A more likely cause of the tinge could be chlorosis, a form of anemia characterized by a greenish tint to the skin. Well-known in earlier years, it was common at the turn of the 20th century “among ill-fed, overworked girls” until iron supplements were used to treat it. In any event, it is easy to imagine how two young medieval children, who did not even know how to get beans from a pod, would be nutritionally (and iron) deficient.
Possible Origin
Writer and editor Paul Harris has proposed a plausible scenario. He opines that the children were Flemish immigrants whose parents were killed during persecutions in the area during the latter half of the 12th century (including in the battle at Fornham in 1173).
Fornham, today known as Fornham All Saints, was apparently also known as Fornham St. Martin then, and is only two miles from Bury St. Edmunds. The church in St. Edumunds, in the 12th and 13th centuries, had bells that were known to “make a great noise . . . as when . . . they all peal together.”
In addition, the River Lark runs near Fornham St. Martin, and the area around Bury St. Edmunds is riven with underground passages from flint mines that had been in the area for thousands of years.
Detractors note that the Flemish persecuted during Henry II’s reign were mercenaries, paid to fight the King and who “would hardly have brought their families with them.” In addition, these Flemish had been in the country for a while, and it is unlikely that no one in Sir Richard’s household would have recognized the children’s language.
Furthermore, although there may be passages nearer Woolpit, the major flint mines, Grime’s Graves, are located 20 miles north of Bury St. Edmunds.

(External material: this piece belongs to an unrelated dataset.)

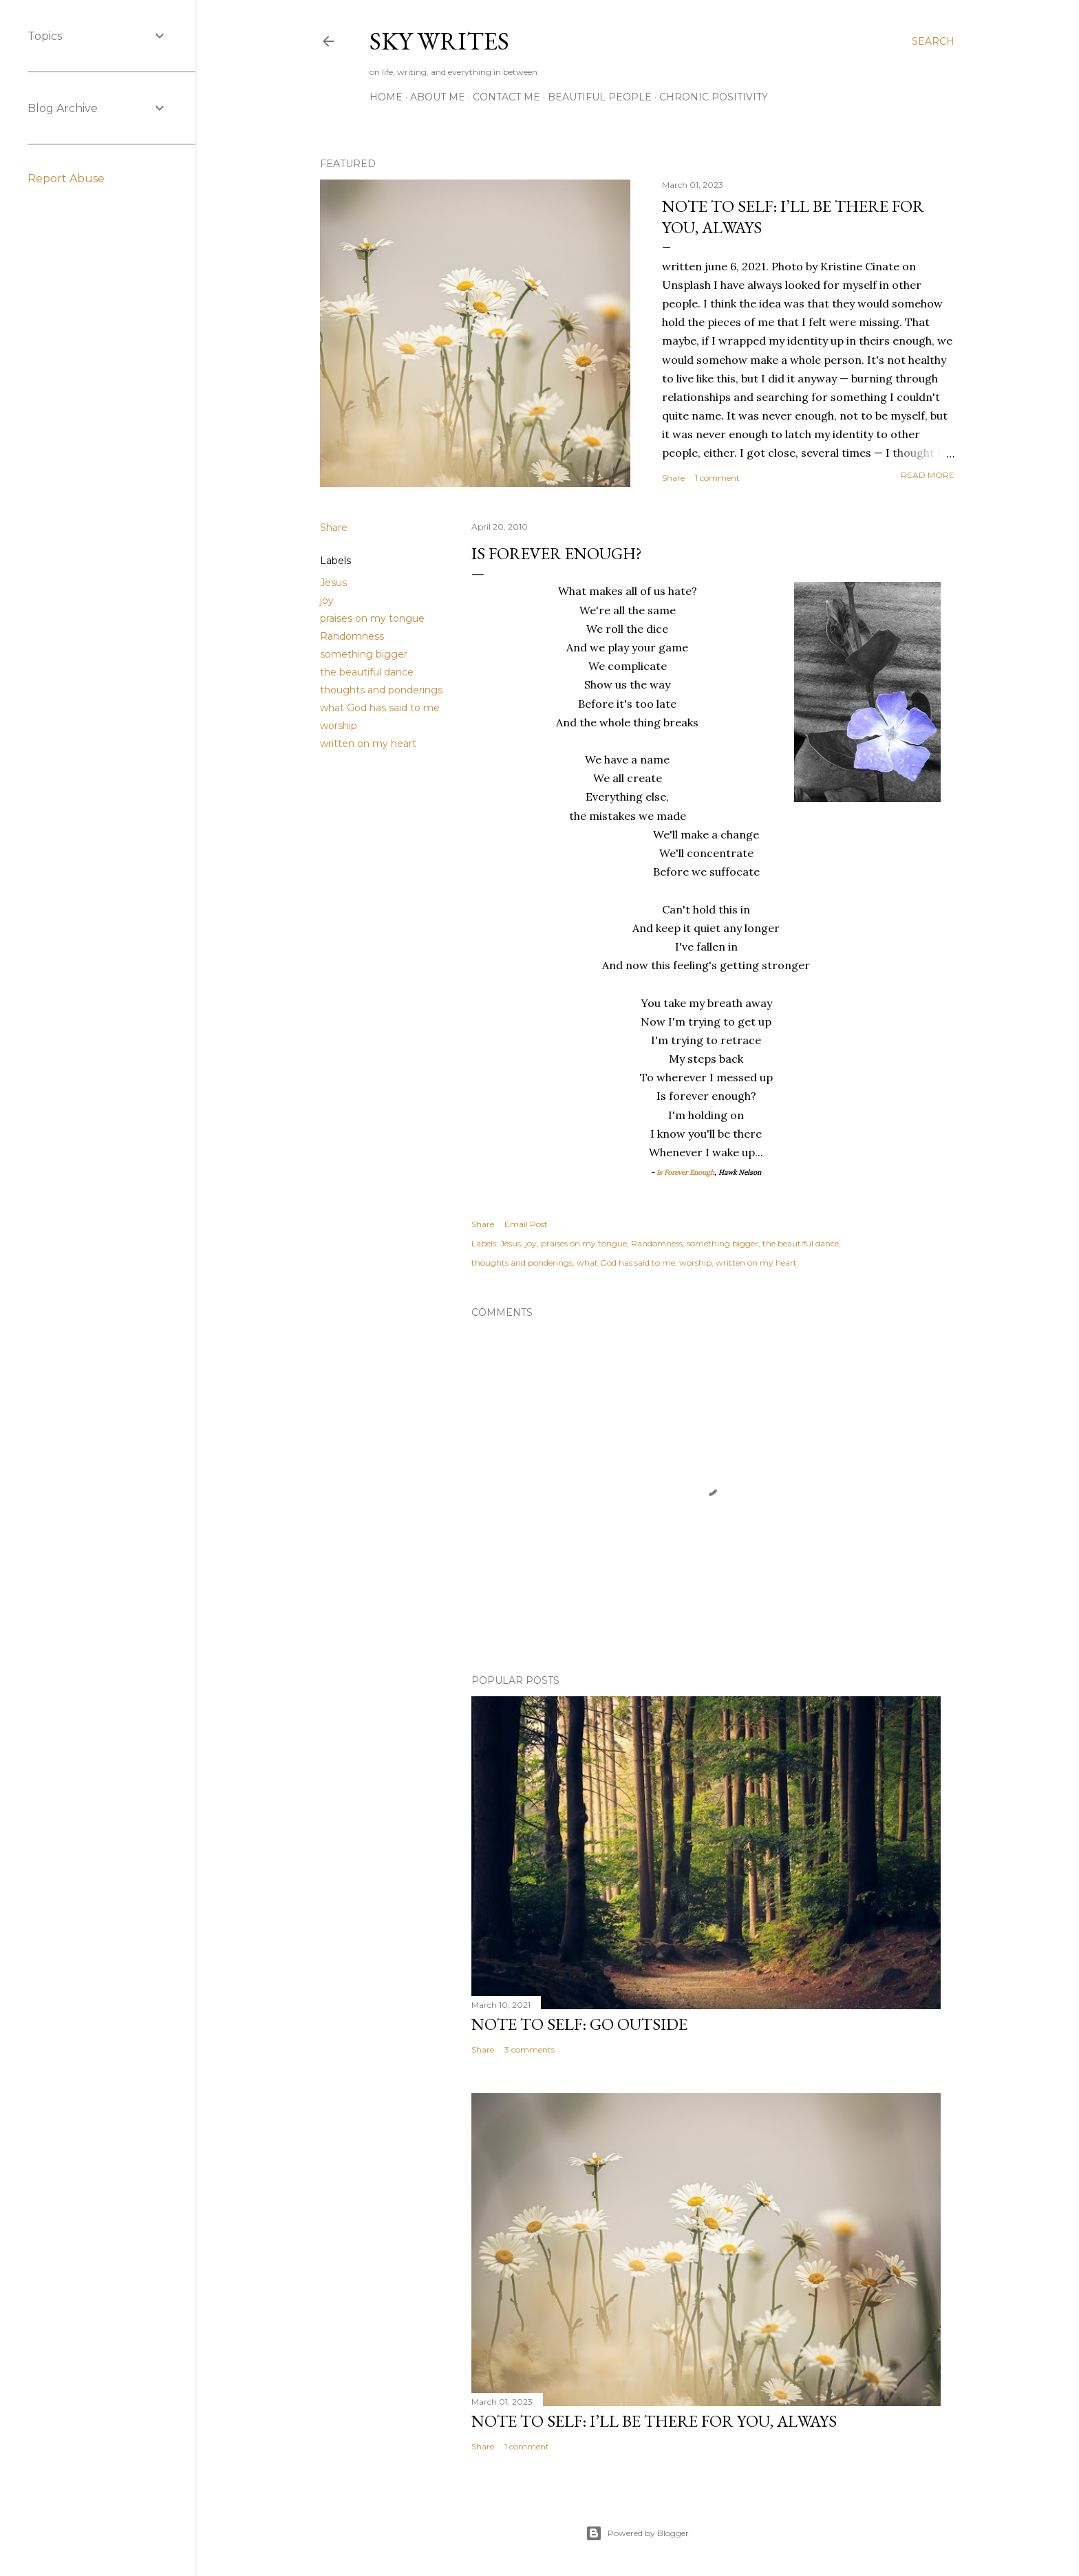 This screenshot has height=2576, width=1079. I want to click on Report Abuse, so click(66, 178).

In rebuttal, proponents assert that the children could have been English but, like many at the time, only spoke their village’s unique dialect, many of which were unintelligible to outsiders. In support of this scenario, they argue that the children were poisoned (arsenic) or abandoned (chlorosis) by their evil caretakers and point to:

A centuries-old East Anglian legend [that] tells of how two young children, heirs to the estate of their dead parents, were poisoned with arsenic and then abandoned by their evil guardian in the depths of Wayland Wood.